Mas o episódio disparou alarmes que levaram a retiradas rápidas de depósitos e a um colapso vertiginoso na avaliação dos bancos. Para entender os temores de uma possível crise sistêmica, vale analisar as particularidades deste ciclo de crédito.   

A fase expansionista desse ciclo foi inesperadamente longa e acomodatícia, remetendo às políticas extraordinárias de taxas baixas e flexibilização quantitativa para conter o colapso dos sistemas de pagamentos durante a crise financeira de 2008-2009 e, logo depois, sustentar a retomada da atividade.  

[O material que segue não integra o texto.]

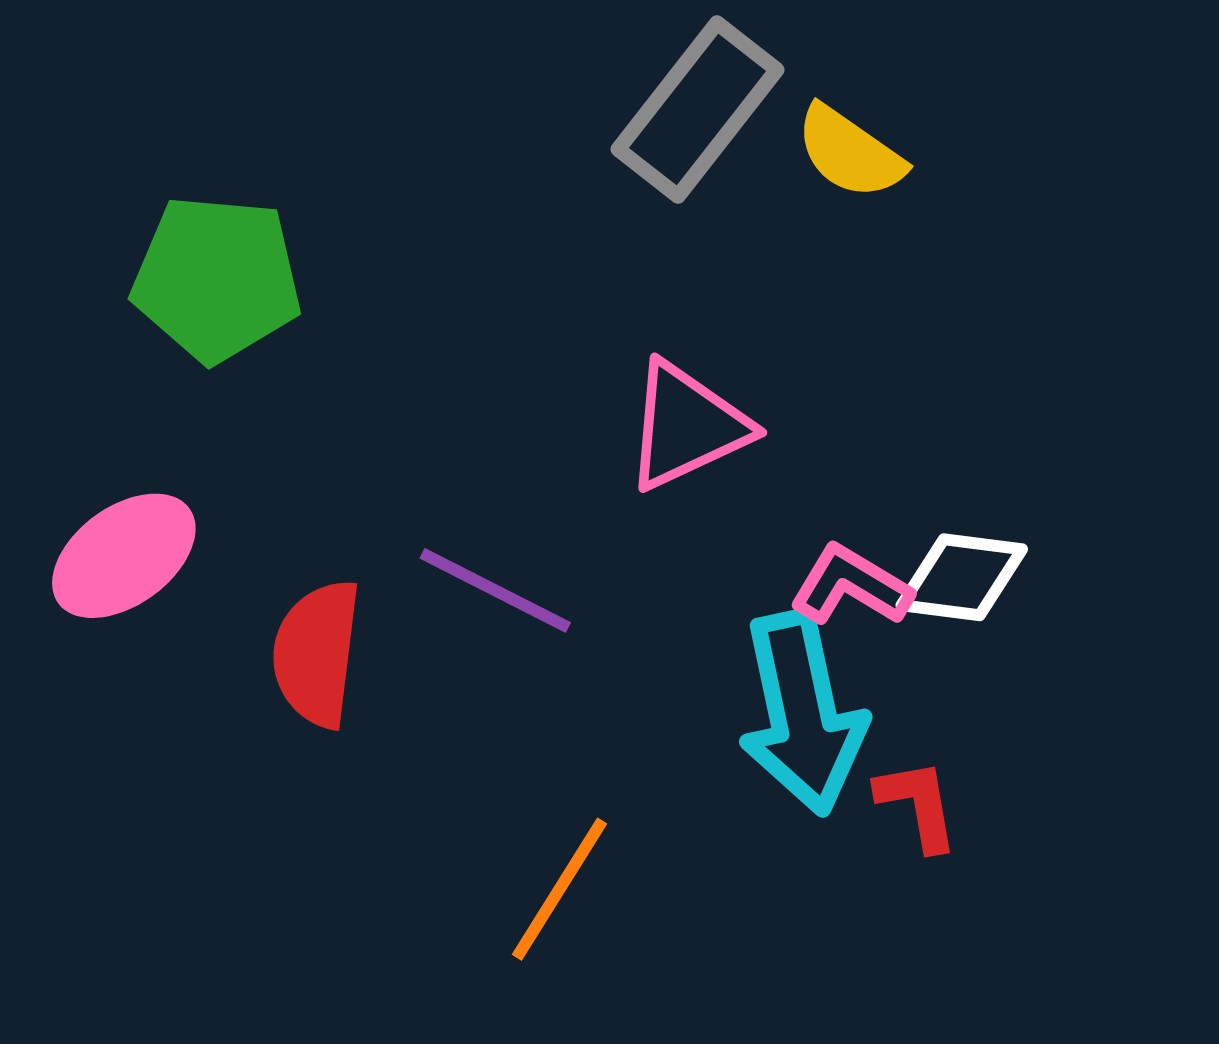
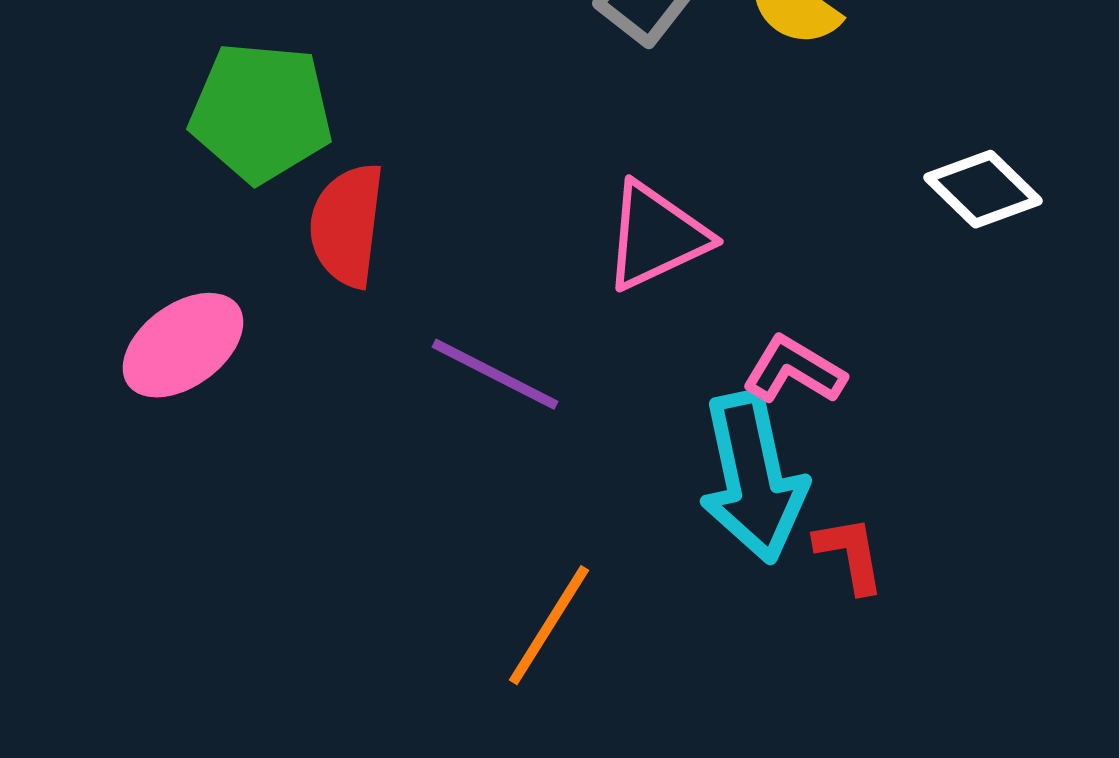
white diamond: (962, 577) -> (983, 189), moved, turned 37
red semicircle: (317, 653) -> (347, 225), moved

A eclosão da pandemia reverteu o processo de normalização da política monetária uma década depois. Foi assim que, entre 2020 e 2022, o FED dobrou o seu balanço e reduziu a taxa de juros para mínimas históricas entre 0 e 25 pontos-base.  

O estágio de reversão do ciclo, desencadeado pelo aumento da inflação para taxas de dois dígitos não vistas há quatro décadas, também foi extraordinariamente acelerado e pronunciado, com um crescimento de 475 pontos-base na taxa de juros em poucos meses. 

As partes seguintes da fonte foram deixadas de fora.